TASK DETAILS:
In the data below, find every line with the word "Wood" and copy it.

TASK INPUTS:
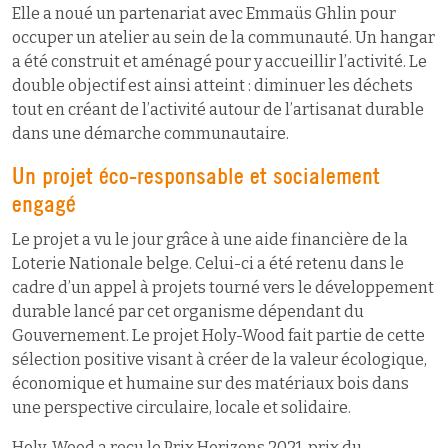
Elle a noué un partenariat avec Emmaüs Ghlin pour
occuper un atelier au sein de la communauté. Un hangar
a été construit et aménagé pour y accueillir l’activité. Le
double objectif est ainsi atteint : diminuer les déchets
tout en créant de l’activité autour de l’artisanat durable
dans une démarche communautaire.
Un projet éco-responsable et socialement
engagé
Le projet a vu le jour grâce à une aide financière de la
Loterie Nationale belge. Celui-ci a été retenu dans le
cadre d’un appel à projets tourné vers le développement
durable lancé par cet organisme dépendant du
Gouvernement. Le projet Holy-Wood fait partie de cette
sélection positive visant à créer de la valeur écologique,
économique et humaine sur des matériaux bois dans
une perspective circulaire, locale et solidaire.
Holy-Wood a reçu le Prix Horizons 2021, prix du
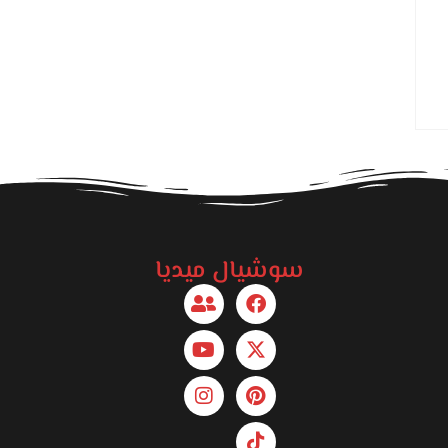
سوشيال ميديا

--

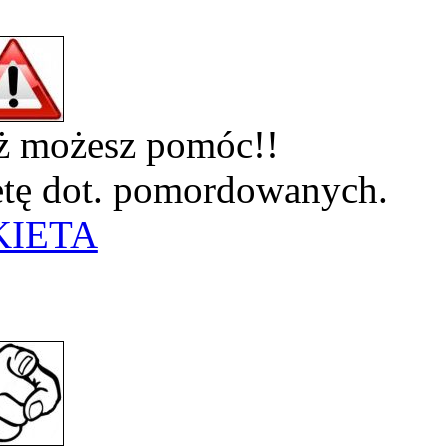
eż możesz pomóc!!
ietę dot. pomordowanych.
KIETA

EXERCISE SOLUTION:
Gouvernement. Le projet Holy-Wood fait partie de cette
Holy-Wood a reçu le Prix Horizons 2021, prix du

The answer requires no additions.